# Task objective
State only the count of lines in the listing below that hold "comuniones".
· · · · · · ·
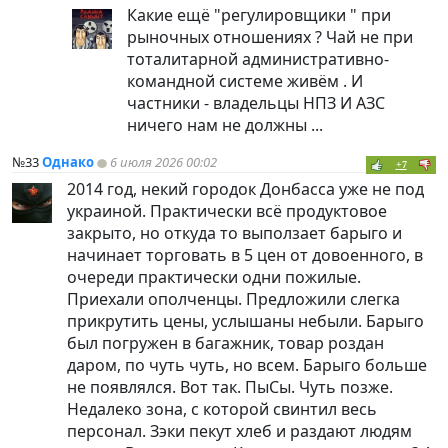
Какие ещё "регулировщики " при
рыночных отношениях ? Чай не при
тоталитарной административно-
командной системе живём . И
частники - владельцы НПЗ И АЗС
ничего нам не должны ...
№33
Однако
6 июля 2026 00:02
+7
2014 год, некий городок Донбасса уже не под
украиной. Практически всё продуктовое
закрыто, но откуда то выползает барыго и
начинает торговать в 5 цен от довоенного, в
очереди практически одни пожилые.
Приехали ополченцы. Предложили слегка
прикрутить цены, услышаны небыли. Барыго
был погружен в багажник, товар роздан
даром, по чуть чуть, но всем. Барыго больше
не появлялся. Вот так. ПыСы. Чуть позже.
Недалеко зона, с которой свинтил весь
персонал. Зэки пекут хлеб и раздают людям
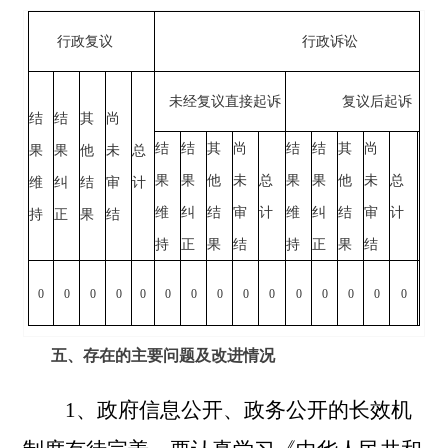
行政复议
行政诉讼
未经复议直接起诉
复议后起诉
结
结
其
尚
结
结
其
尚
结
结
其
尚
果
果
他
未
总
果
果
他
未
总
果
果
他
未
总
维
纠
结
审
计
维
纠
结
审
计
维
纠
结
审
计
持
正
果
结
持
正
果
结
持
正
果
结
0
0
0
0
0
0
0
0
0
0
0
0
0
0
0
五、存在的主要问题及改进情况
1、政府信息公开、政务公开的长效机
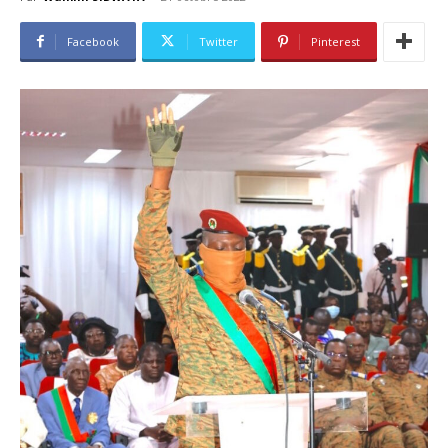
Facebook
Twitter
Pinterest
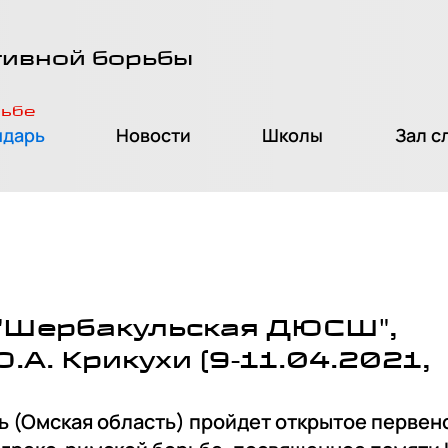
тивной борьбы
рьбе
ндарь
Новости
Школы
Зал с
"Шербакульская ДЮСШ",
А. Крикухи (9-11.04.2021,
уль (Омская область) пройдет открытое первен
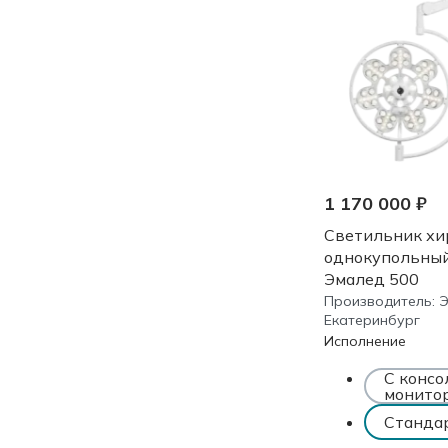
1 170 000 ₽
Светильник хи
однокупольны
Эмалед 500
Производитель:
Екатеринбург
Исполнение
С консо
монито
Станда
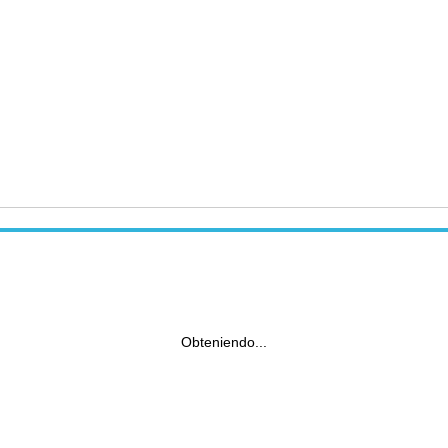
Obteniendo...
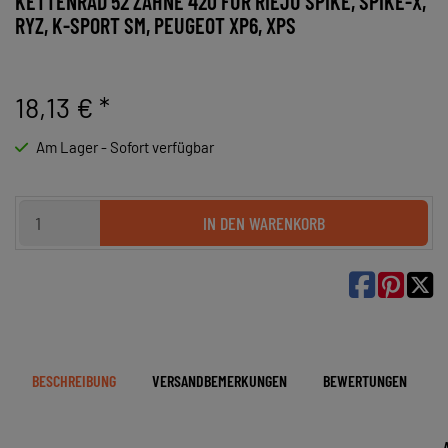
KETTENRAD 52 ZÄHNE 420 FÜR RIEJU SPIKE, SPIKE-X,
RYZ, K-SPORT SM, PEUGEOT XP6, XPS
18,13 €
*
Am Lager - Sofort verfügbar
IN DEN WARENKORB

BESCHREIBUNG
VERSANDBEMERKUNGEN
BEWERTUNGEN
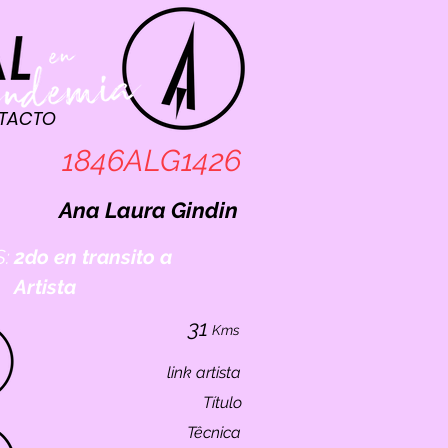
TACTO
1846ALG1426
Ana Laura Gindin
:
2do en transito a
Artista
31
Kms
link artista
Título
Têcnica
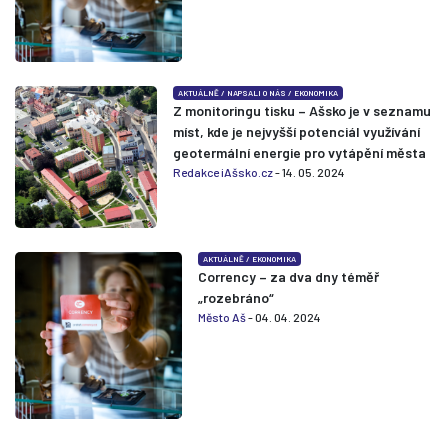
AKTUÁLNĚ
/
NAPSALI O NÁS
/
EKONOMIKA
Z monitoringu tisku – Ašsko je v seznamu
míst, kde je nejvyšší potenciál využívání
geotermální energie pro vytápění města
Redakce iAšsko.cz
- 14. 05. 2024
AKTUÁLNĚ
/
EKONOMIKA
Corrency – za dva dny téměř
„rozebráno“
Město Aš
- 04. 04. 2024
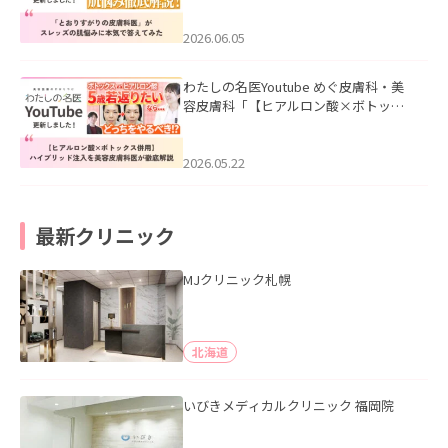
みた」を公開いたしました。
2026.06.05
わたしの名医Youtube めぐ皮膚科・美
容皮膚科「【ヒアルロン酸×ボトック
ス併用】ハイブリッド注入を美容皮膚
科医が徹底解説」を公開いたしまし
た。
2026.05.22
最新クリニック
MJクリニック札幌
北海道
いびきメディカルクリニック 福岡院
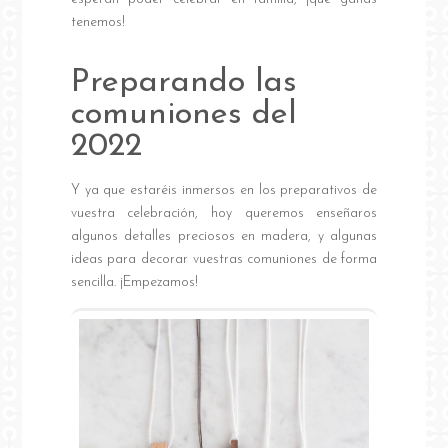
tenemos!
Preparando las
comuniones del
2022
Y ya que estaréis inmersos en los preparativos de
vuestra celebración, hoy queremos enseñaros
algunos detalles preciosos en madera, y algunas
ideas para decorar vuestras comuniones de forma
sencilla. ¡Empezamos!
· · · · · · ·
# Solution
2